レイトルが知っているなら、セクトルも知っているのだろう。
アリアを貶める酷い噂。
知られていたことが怖くて、レイトルに触れられた肩をわずかに強張らせた。
「…一人になりたいって言ったら…我が儘ですか?」
懸命に発した声は、これ以上無いほどに弱りきっている。
この場にニコルがいなくてよかった。
もしアリアの肩を引き寄せてくれたのが兄のニコルだったら、アリアはガブリエルの前だろうが泣きすがっていた事だろう。
「…君を一人には出来ないよ」
嫌がる気配を察してレイトルが手を離してくれるが、アリアの護衛という立場にある以上それは聞き入れられないと、申し訳なさそうな言葉と眼差しが向けられる。
そんなことわかっているが。
レイトルが引き寄せる為に触れてくれた肩の位置に自分の手を置いて、アリアは唇を噛んだ。

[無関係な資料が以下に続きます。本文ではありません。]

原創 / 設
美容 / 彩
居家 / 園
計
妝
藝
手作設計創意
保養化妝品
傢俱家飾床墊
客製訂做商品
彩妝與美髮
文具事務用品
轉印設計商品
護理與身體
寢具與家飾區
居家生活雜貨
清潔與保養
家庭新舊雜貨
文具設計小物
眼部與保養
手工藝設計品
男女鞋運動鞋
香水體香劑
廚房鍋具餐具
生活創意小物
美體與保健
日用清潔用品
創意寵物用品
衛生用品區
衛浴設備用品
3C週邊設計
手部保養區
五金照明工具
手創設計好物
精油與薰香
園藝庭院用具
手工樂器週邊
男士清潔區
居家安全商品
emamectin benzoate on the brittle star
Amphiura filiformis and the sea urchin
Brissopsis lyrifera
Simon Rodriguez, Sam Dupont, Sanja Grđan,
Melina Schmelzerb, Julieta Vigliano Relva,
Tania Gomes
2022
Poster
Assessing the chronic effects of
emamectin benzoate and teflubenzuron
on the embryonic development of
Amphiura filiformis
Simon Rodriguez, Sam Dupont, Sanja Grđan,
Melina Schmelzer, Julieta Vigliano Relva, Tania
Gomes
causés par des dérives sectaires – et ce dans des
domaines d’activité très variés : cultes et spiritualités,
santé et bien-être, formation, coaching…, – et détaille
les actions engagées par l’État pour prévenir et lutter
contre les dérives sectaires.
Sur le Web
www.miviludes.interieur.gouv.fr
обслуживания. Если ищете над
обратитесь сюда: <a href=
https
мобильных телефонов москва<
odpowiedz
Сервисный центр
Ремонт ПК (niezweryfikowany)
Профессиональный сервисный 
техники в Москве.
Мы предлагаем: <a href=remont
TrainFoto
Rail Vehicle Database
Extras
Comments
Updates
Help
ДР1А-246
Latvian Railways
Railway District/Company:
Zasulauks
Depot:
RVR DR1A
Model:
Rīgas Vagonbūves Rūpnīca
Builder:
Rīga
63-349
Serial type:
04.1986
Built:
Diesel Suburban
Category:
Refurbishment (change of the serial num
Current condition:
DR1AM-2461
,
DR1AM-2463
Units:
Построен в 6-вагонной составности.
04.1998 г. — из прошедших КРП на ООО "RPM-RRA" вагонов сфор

何を話せばいいかなどわからない。話したくない、と暗に告げるように。
しばらくの沈黙を破ってくれたのはレイトルだった。
「…セクトル、事情を二人に話してくれるか?私はアリアを落ち着ける場所に連れていくから」
噂についてはアクセルとトリッシュも知っておくべきだという台詞。だがそこにアリアは居なくていいと。
「…場所は?」
「私達の訓練場にいるよ」
以前レイトルがアリアを連れて案内してくれた秘密の訓練場へ。あそこなら、滅多に人はこないから。
頷くセクトルはアクセルとトリッシュと共に部屋に戻り、アリアの肩には、背中を抱くようにレイトルの腕が回された。
アリアも素直に従ったのは、それが今の最善なのだろうと理解したからだ。
どうせもう、噂は取り消せない。下手をすればさらに酷い噂が流れる。アリアはそれだけのことをガブリエルに言ってしまったのだから。
全身が緊張しているのがわかる。その緊張を解きたくて、アリアは温もりを求めるようにレイトルの添えられた手の暖かさに身を任せた。